Depois que o Sr. Ward apelou, o Tribunal de Apelações de Quebec em 2019 manteve a decisão, mas rejeitou os danos concedidos à mãe do Sr. Gabriel. “Comédia não é crime”, disse Ward em um comunicado após o veredicto. Uma decisão é esperada nos próximos meses sobre seu recurso ao Supremo Tribunal Federal.

Divisões sobre o caso ficaram aparentes esta semana em uma audiência da Suprema Corte durante a qual alguns dos juízes, em pelo menos uma ocasião, pareceram aparentemente chateados com os argumentos apresentados pelo advogado do Sr. Ward. Julius Gray.

Dirigindo-se aos nove juízes no tribunal, o Sr. Gray argumentou que o direito de “não ser ofendido” não era um direito no Canadá. Além disso, ele argumentou que ao apontar o Sr. Gabriel como uma “vaca sagrada” que precisava ser perfurada, ele estava oferecendo a ele um senso de “igualdade”.
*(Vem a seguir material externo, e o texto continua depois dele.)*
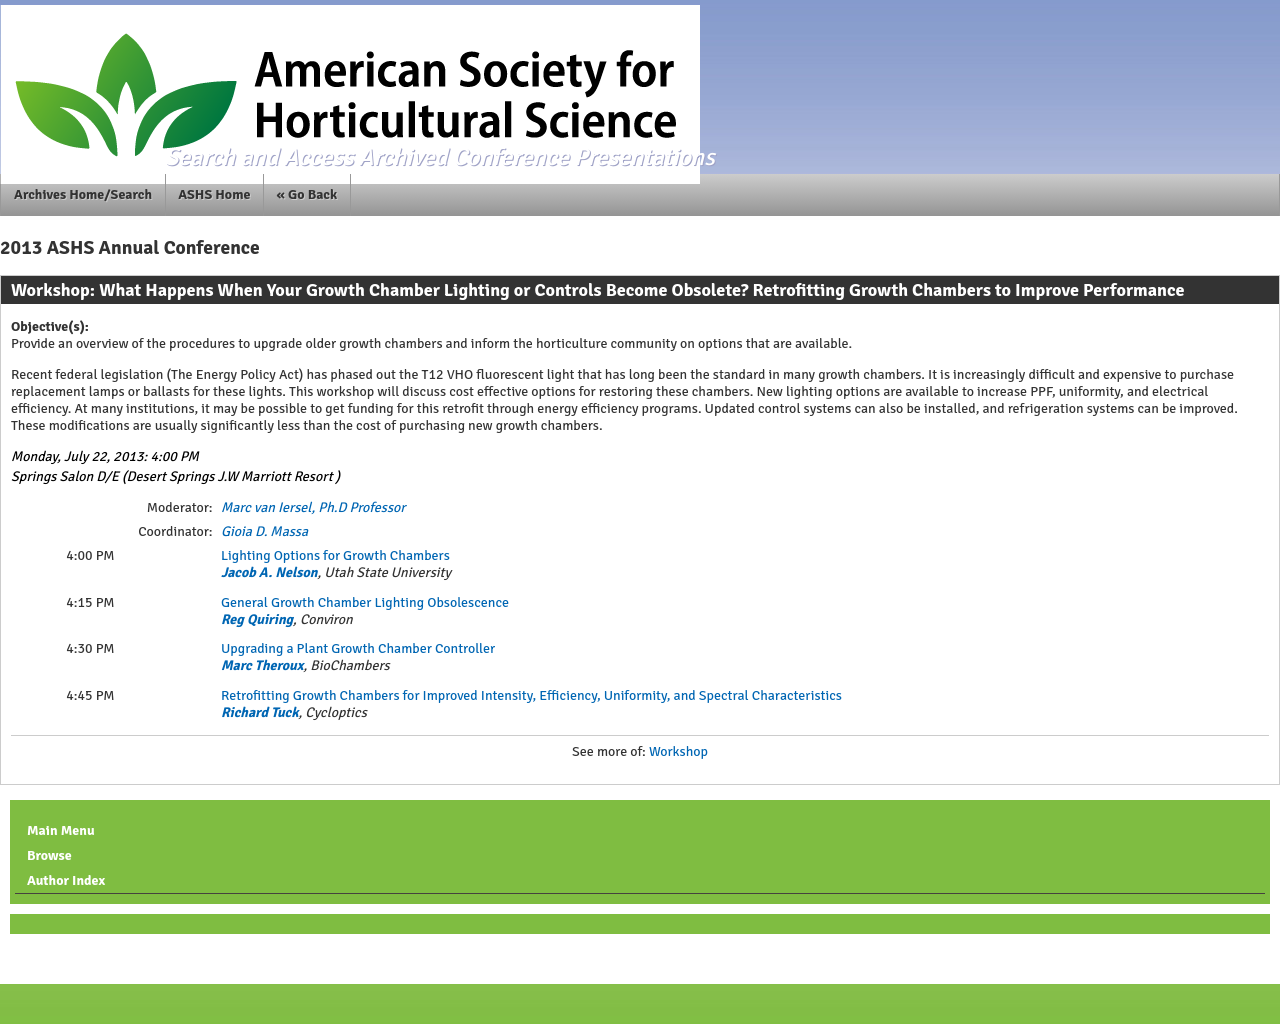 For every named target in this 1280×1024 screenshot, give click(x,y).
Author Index (66, 880)
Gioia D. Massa (264, 531)
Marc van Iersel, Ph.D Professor (313, 507)
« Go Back (307, 194)
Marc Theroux (262, 665)
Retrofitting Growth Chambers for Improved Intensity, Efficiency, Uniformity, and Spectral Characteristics (531, 695)
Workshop (678, 751)
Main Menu (61, 830)
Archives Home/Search (83, 194)
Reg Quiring (257, 619)
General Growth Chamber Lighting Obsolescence (365, 602)
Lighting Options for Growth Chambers (335, 555)
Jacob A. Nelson (269, 572)
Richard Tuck (260, 712)
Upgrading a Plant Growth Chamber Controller (358, 648)
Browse (49, 855)
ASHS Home (214, 194)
O comentário gerou uma resposta incrédula do juiz Russell Brown. “Vamos lá! Não vá muito longe”, disse o juiz ao tribunal. “Não estamos falando sobre Galileu ou Salman Rushdie. Ele não é um herói.”

A juíza Sheilah L. Martin também se intrometeu: “Estamos falando de alguém que disse que tentou afogar um menino de 13 anos com deficiência física”, disse ela.

Gray disse em uma entrevista que a rotina de comédia de Ward não constitui discriminação. “Discriminação significa privar alguém de um bem ou serviço, não rir dele”, disse ele.

O Sr. Gabriel respondeu que foi ridicularizado por causa de sua deficiência e que isso moldou sua vida.

“É difícil viver com as consequências de uma piada dirigida a você por causa de sua deficiência”, disse ele. “Não sei como consegui desenvolver minha autoconfiança depois disso. Eu cresci desde que ouvi a piada pela primeira vez. Eu quero seguir em frente ”.

Genebra Abdul contribuiu com pesquisas.